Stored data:
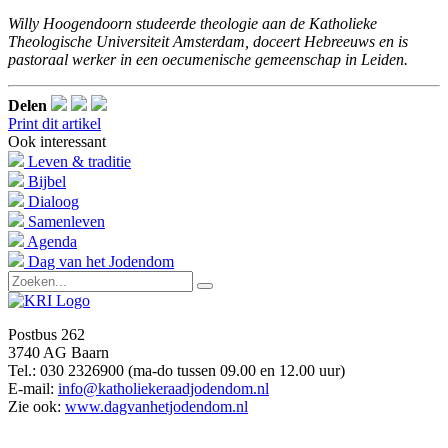
Willy Hoogendoorn studeerde theologie aan de Katholieke
Theologische Universiteit Amsterdam, doceert Hebreeuws en is
pastoraal werker in een oecumenische gemeenschap in Leiden.
Delen
Print dit artikel
Ook interessant
Leven & traditie
Bijbel
Dialoog
Samenleven
Agenda
Dag van het Jodendom
Postbus 262
3740 AG Baarn
Tel.: 030 2326900 (ma-do tussen 09.00 en 12.00 uur)
E-mail:
info@katholiekeraadjodendom.nl
Zie ook:
www.dagvanhetjodendom.nl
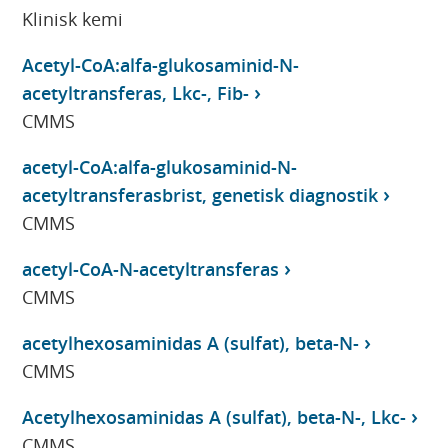
Klinisk kemi
Acetyl-CoA:alfa-glukosaminid-N-
acetyltransferas, Lkc-, Fib-
CMMS
acetyl-CoA:alfa-glukosaminid-N-
acetyltransferasbrist, genetisk diagnostik
CMMS
acetyl-CoA-N-acetyltransferas
CMMS
acetylhexosaminidas A (sulfat), beta-N-
CMMS
Acetylhexosaminidas A (sulfat), beta-N-, Lkc-
CMMS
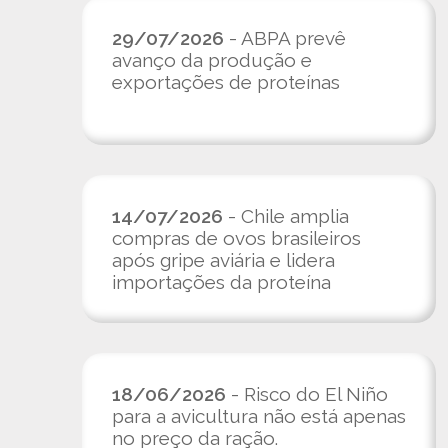
29/07/2026
- ABPA prevê
avanço da produção e
exportações de proteínas
14/07/2026
- Chile amplia
compras de ovos brasileiros
após gripe aviária e lidera
importações da proteína
18/06/2026
- Risco do El Niño
para a avicultura não está apenas
no preço da ração.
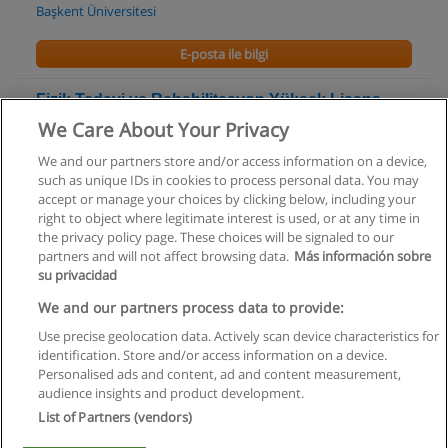
Başkent Üniversitesi
E-posta ile bilgi
Fizik Tedavi ve Rehabilitasyon Yüksek Lisans
Programı
We Care About Your Privacy
Başkent Üniversitesi
We and our partners store and/or access information on a device,
such as unique IDs in cookies to process personal data. You may
E-posta ile bilgi
accept or manage your choices by clicking below, including your
right to object where legitimate interest is used, or at any time in
the privacy policy page. These choices will be signaled to our
partners and will not affect browsing data.
Más información sobre
su privacidad
Kullanım koşulları
We and our partners process data to provide:
Use precise geolocation data. Actively scan device characteristics for
Gizlilik politikası
identification. Store and/or access information on a device.
Personalised ads and content, ad and content measurement,
İletişim Educaedu
audience insights and product development.
List of Partners (vendors)
Copyright © Educaedu Business S.L. - CIF : B-95610580: -
www.educaedu-turkiye.com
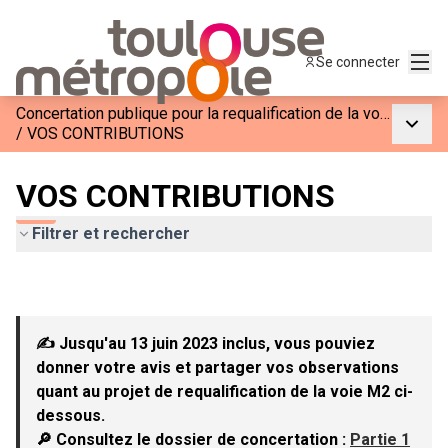
Menu
Se connecter
Concertation publique pour la requalification de la voie M2
Menu p
/
VOS CONTRIBUTIONS
VOS CONTRIBUTIONS
Filtrer et rechercher
✍ Jusqu'au 13 juin 2023 inclus, vous pouviez
donner votre avis et partager vos observations
quant au projet de requalification de la voie M2 ci-
dessous.
🔎 Consultez le dossier de concertation :
Partie 1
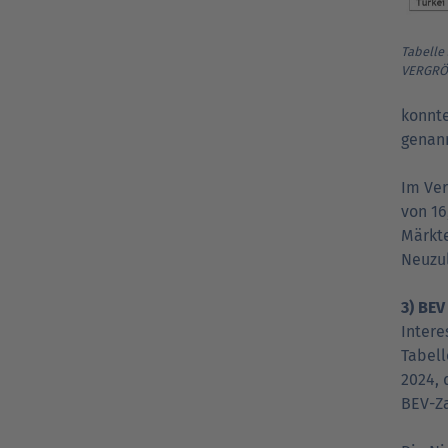
Tabelle
VERGRÖ
konnte
genann
Im Ver
von 16
Märkte
Neuzul
3) BEV
Intere
Tabell
2024, 
BEV-Za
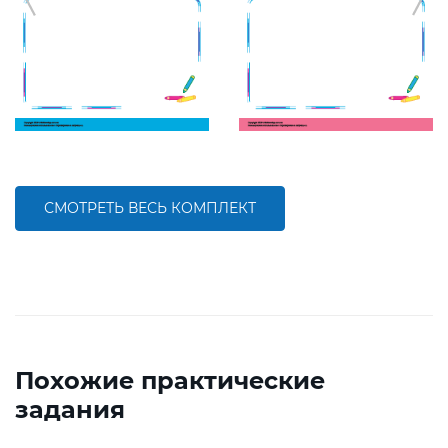
СМОТРЕТЬ ВЕСЬ КОМПЛЕКТ
Похожие практические
задания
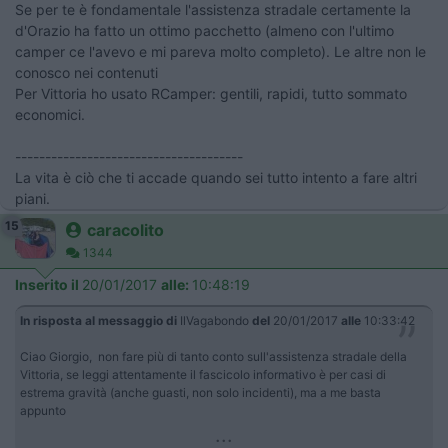
Se per te è fondamentale l'assistenza stradale certamente la
d'Orazio ha fatto un ottimo pacchetto (almeno con l'ultimo
camper ce l'avevo e mi pareva molto completo). Le altre non le
conosco nei contenuti
Per Vittoria ho usato RCamper: gentili, rapidi, tutto sommato
economici.
--------------------------------------
La vita è ciò che ti accade quando sei tutto intento a fare altri
piani.
15
caracolito
1344
Inserito il
20/01/2017
alle:
10:48:19
In risposta al messaggio di
IlVagabondo
del
20/01/2017
alle
10:33:42
Ciao Giorgio, non fare più di tanto conto sull'assistenza stradale della
Vittoria, se leggi attentamente il fascicolo informativo è per casi di
estrema gravità (anche guasti, non solo incidenti), ma a me basta
appunto
...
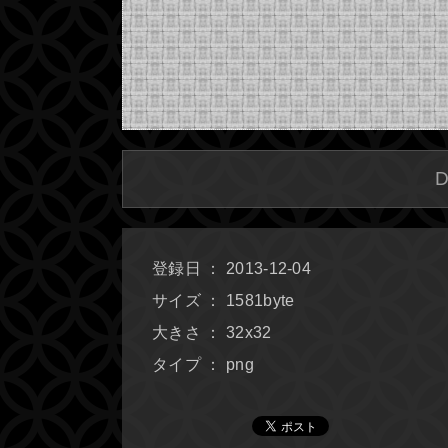
登録日 ： 2013-12-04
サイズ ： 1581byte
大きさ ： 32x32
タイプ ： png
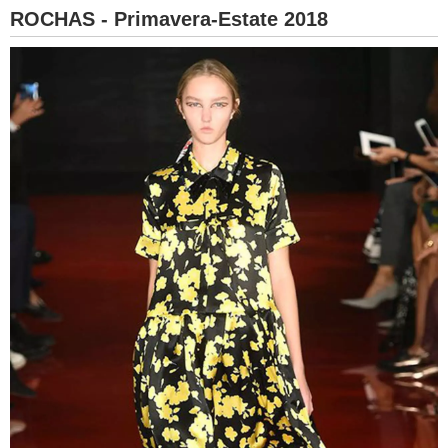
ROCHAS - Primavera-Estate 2018
BAMBINO
DIETA
GUIDE
FORUM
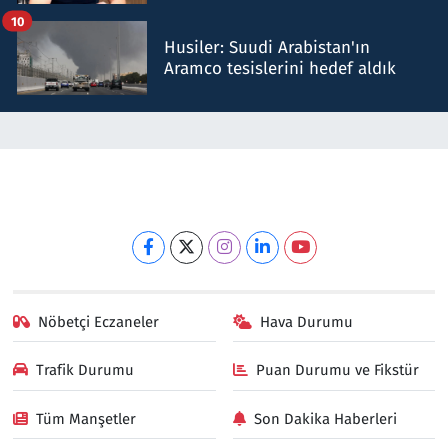
talimat verdi, ben gönderdim
10
Husiler: Suudi Arabistan'ın
Aramco tesislerini hedef aldık
Nöbetçi Eczaneler
Hava Durumu
Trafik Durumu
Puan Durumu ve Fikstür
Tüm Manşetler
Son Dakika Haberleri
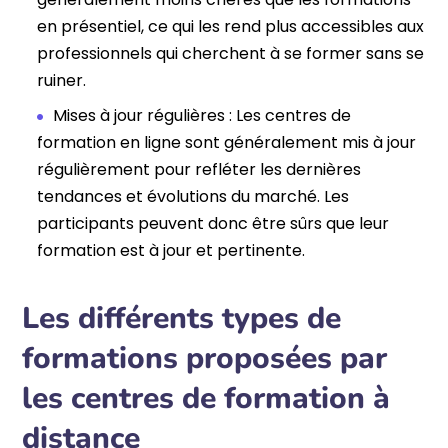
en présentiel, ce qui les rend plus accessibles aux
professionnels qui cherchent à se former sans se
ruiner.
Mises à jour régulières : Les centres de
formation en ligne sont généralement mis à jour
régulièrement pour refléter les dernières
tendances et évolutions du marché. Les
participants peuvent donc être sûrs que leur
formation est à jour et pertinente.
Les différents types de
formations proposées par
les centres de formation à
distance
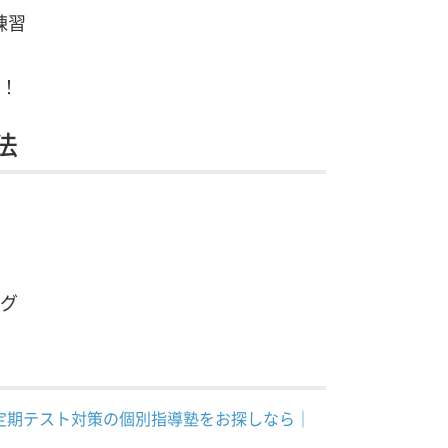
練習
！
法
グ
定期テスト対策の個別指導塾をお探しなら｜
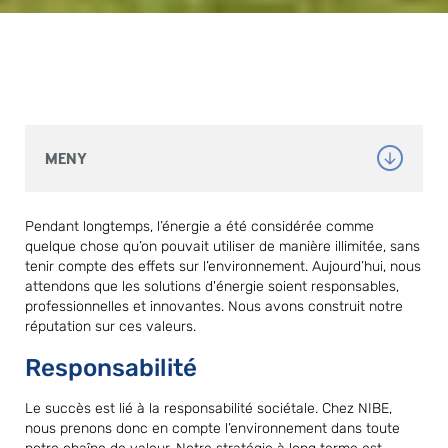
MENY
Pendant longtemps, l’énergie a été considérée comme
quelque chose qu’on pouvait utiliser de manière illimitée, sans
tenir compte des effets sur l’environnement. Aujourd’hui, nous
attendons que les solutions d'énergie soient responsables,
professionnelles et innovantes. Nous avons construit notre
réputation sur ces valeurs.
Responsabilité
Le succès est lié à la responsabilité sociétale. Chez NIBE,
nous prenons donc en compte l’environnement dans toute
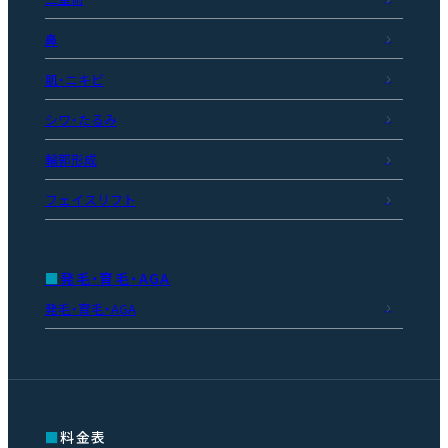
鼻
肌・ニキビ
シワ・たるみ
輪郭形成
フェイスリフト
発毛・育毛・AGA
発毛・育毛・AGA
料金表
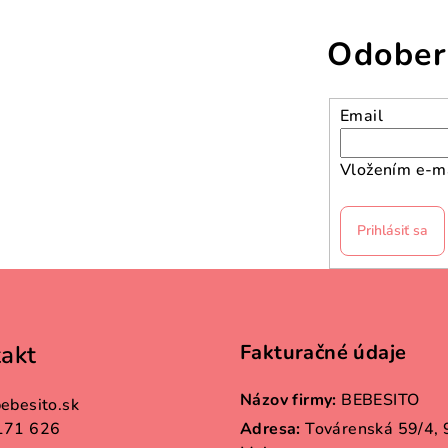
v
l
Odober
á
d
a
Email
c
i
Vložením e-ma
e
p
Prihlásiť sa
r
v
k
y
akt
Fakturačné údaje
v
ý
Názov firmy:
BEBESITO
ebesito.sk
p
171 626
Adresa:
Továrenská 59/4,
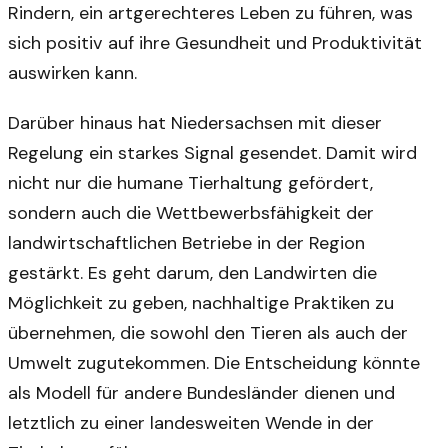
Rindern, ein artgerechteres Leben zu führen, was
sich positiv auf ihre Gesundheit und Produktivität
auswirken kann.
Darüber hinaus hat Niedersachsen mit dieser
Regelung ein starkes Signal gesendet. Damit wird
nicht nur die humane Tierhaltung gefördert,
sondern auch die Wettbewerbsfähigkeit der
landwirtschaftlichen Betriebe in der Region
gestärkt. Es geht darum, den Landwirten die
Möglichkeit zu geben, nachhaltige Praktiken zu
übernehmen, die sowohl den Tieren als auch der
Umwelt zugutekommen. Die Entscheidung könnte
als Modell für andere Bundesländer dienen und
letztlich zu einer landesweiten Wende in der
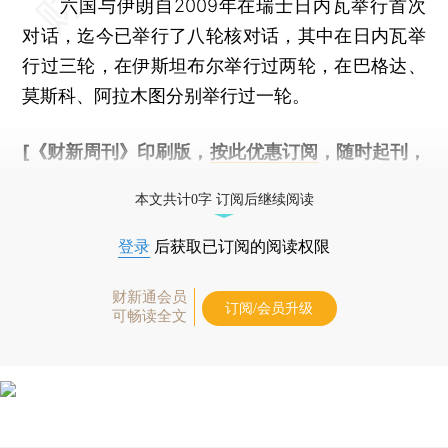
六国与伊朗自2009年在瑞士日内瓦举行首次
对话，迄今已举行了八轮核对话，其中在日内瓦举
行过三轮，在伊斯坦布尔举行过两轮，在巴格达、
莫斯科、阿拉木图分别举行过一轮。
[《财新周刊》印刷版，
按此优惠订阅
，随时起刊，
免费快递。]
本文共计0字 订阅后继续阅读
登录
后获取已订阅的阅读权限
财新通会员
订阅/会员升级
可畅读全文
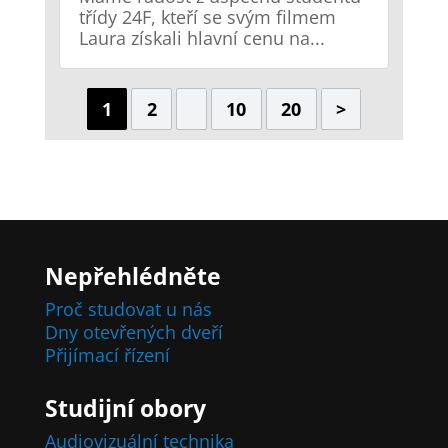
třídy 24F, kteří se svým filmem
Laura získali hlavní cenu na...
1
2
10
20
>
Nepřehlédněte
Proč studovat u nás
Dny otevřených dveří
Přijímací řízení
Studijní obory
Audiovizuální technika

◆ Description of the task: The answer must be an exact reproduction of the records, with every picture left out.

◆ Task answer:
Willy Hoogendoorn studeerde theologie aan de Katholieke
Theologische Universiteit Amsterdam, doceert Hebreeuws en is
pastoraal werker in een oecumenische gemeenschap in Leiden.
Delen
Print dit artikel
Ook interessant
Leven & traditie
Bijbel
Dialoog
Samenleven
Agenda
Dag van het Jodendom
Postbus 262
3740 AG Baarn
Tel.: 030 2326900 (ma-do tussen 09.00 en 12.00 uur)
E-mail:
info@katholiekeraadjodendom.nl
Zie ook:
www.dagvanhetjodendom.nl
Klinisk kemi
Acetyl-CoA:alfa-glukosaminid-N-
acetyltransferas, Lkc-, Fib-
CMMS
acetyl-CoA:alfa-glukosaminid-N-
acetyltransferasbrist, genetisk diagnostik
CMMS
acetyl-CoA-N-acetyltransferas
CMMS
acetylhexosaminidas A (sulfat), beta-N-
CMMS
Acetylhexosaminidas A (sulfat), beta-N-, Lkc-
CMMS
29/07/2026
- ABPA prevê
avanço da produção e
exportações de proteínas
14/07/2026
- Chile amplia
compras de ovos brasileiros
após gripe aviária e lidera
importações da proteína
18/06/2026
- Risco do El Niño
para a avicultura não está apenas
no preço da ração.
Başkent Üniversitesi
E-posta ile bilgi
Fizik Tedavi ve Rehabilitasyon Yüksek Lisans
Programı
We Care About Your Privacy
Başkent Üniversitesi
We and our partners store and/or access information on a device,
such as unique IDs in cookies to process personal data. You may
E-posta ile bilgi
accept or manage your choices by clicking below, including your
right to object where legitimate interest is used, or at any time in
the privacy policy page. These choices will be signaled to our
partners and will not affect browsing data.
Más información sobre
su privacidad
Kullanım koşulları
We and our partners process data to provide:
Use precise geolocation data. Actively scan device characteristics for
Gizlilik politikası
identification. Store and/or access information on a device.
Personalised ads and content, ad and content measurement,
İletişim Educaedu
audience insights and product development.
List of Partners (vendors)
Copyright © Educaedu Business S.L. - CIF : B-95610580: -
www.educaedu-turkiye.com
Menu
Se connecter
Concertation publique pour la requalification de la voie M2
Menu p
/
VOS CONTRIBUTIONS
VOS CONTRIBUTIONS
Filtrer et rechercher
✍ Jusqu'au 13 juin 2023 inclus, vous pouviez
donner votre avis et partager vos observations
quant au projet de requalification de la voie M2 ci-
dessous.
🔎 Consultez le dossier de concertation :
Partie 1
Tabelle
VERGRÖ
konnte
genann
Im Ver
von 16
Märkte
Neuzul
3) BEV
Intere
Tabell
2024, 
BEV-Za
СМОТРЕТЬ ВЕСЬ КОМПЛЕКТ
Похожие практические
задания
Se per te è fondamentale l'assistenza stradale certamente la
d'Orazio ha fatto un ottimo pacchetto (almeno con l'ultimo
camper ce l'avevo e mi pareva molto completo). Le altre non le
conosco nei contenuti
Per Vittoria ho usato RCamper: gentili, rapidi, tutto sommato
economici.
--------------------------------------
La vita è ciò che ti accade quando sei tutto intento a fare altri
piani.
15
caracolito
1344
Inserito il
20/01/2017
alle:
10:48:19
In risposta al messaggio di
IlVagabondo
del
20/01/2017
alle
10:33:42
Ciao Giorgio, non fare più di tanto conto sull'assistenza stradale della
Vittoria, se leggi attentamente il fascicolo informativo è per casi di
estrema gravità (anche guasti, non solo incidenti), ma a me basta
appunto
...
登録日 ： 2013-12-04
サイズ ： 1581byte
大きさ ： 32x32
タイプ ： png
ROCHAS - Primavera-Estate 2018
BAMBINO
DIETA
GUIDE
FORUM
talimat verdi, ben gönderdim
10
Husiler: Suudi Arabistan'ın
Aramco tesislerini hedef aldık
Nöbetçi Eczaneler
Hava Durumu
Trafik Durumu
Puan Durumu ve Fikstür
Tüm Manşetler
Son Dakika Haberleri
en présentiel, ce qui les rend plus accessibles aux
professionnels qui cherchent à se former sans se
ruiner.
Mises à jour régulières : Les centres de
formation en ligne sont généralement mis à jour
régulièrement pour refléter les dernières
tendances et évolutions du marché. Les
participants peuvent donc être sûrs que leur
formation est à jour et pertinente.
Les différents types de
formations proposées par
les centres de formation à
distance
練習
！
法
グ
定期テスト対策の個別指導塾をお探しなら｜
MENY
Pendant longtemps, l’énergie a été considérée comme
quelque chose qu’on pouvait utiliser de manière illimitée, sans
tenir compte des effets sur l’environnement. Aujourd’hui, nous
attendons que les solutions d'énergie soient responsables,
professionnelles et innovantes. Nous avons construit notre
réputation sur ces valeurs.
Responsabilité
Le succès est lié à la responsabilité sociétale. Chez NIBE,
nous prenons donc en compte l’environnement dans toute
鼻
肌・ニキビ
シワ・たるみ
輪郭形成
フェイスリフト
発毛・育毛・AGA
発毛・育毛・AGA
料金表
v
l
Odober
á
d
a
Email
c
i
Vložením e-ma
e
p
Prihlásiť sa
r
v
k
y
akt
Fakturačné údaje
v
ý
Názov firmy:
BEBESITO
ebesito.sk
p
171 626
Adresa:
Továrenská 59/4,
Rindern, ein artgerechteres Leben zu führen, was
sich positiv auf ihre Gesundheit und Produktivität
auswirken kann.
Darüber hinaus hat Niedersachsen mit dieser
Regelung ein starkes Signal gesendet. Damit wird
nicht nur die humane Tierhaltung gefördert,
sondern auch die Wettbewerbsfähigkeit der
landwirtschaftlichen Betriebe in der Region
gestärkt. Es geht darum, den Landwirten die
Möglichkeit zu geben, nachhaltige Praktiken zu
übernehmen, die sowohl den Tieren als auch der
Umwelt zugutekommen. Die Entscheidung könnte
als Modell für andere Bundesländer dienen und
letztlich zu einer landesweiten Wende in der
六国与伊朗自2009年在瑞士日内瓦举行首次
对话，迄今已举行了八轮核对话，其中在日内瓦举
行过三轮，在伊斯坦布尔举行过两轮，在巴格达、
莫斯科、阿拉木图分别举行过一轮。
[《财新周刊》印刷版，
按此优惠订阅
，随时起刊，
免费快递。]
本文共计0字 订阅后继续阅读
登录
后获取已订阅的阅读权限
财新通会员
订阅/会员升级
可畅读全文
třídy 24F, kteří se svým filmem
Laura získali hlavní cenu na...
1
2
10
20
>
Nepřehlédněte
Proč studovat u nás
Dny otevřených dveří
Přijímací řízení
Studijní obory
Audiovizuální technika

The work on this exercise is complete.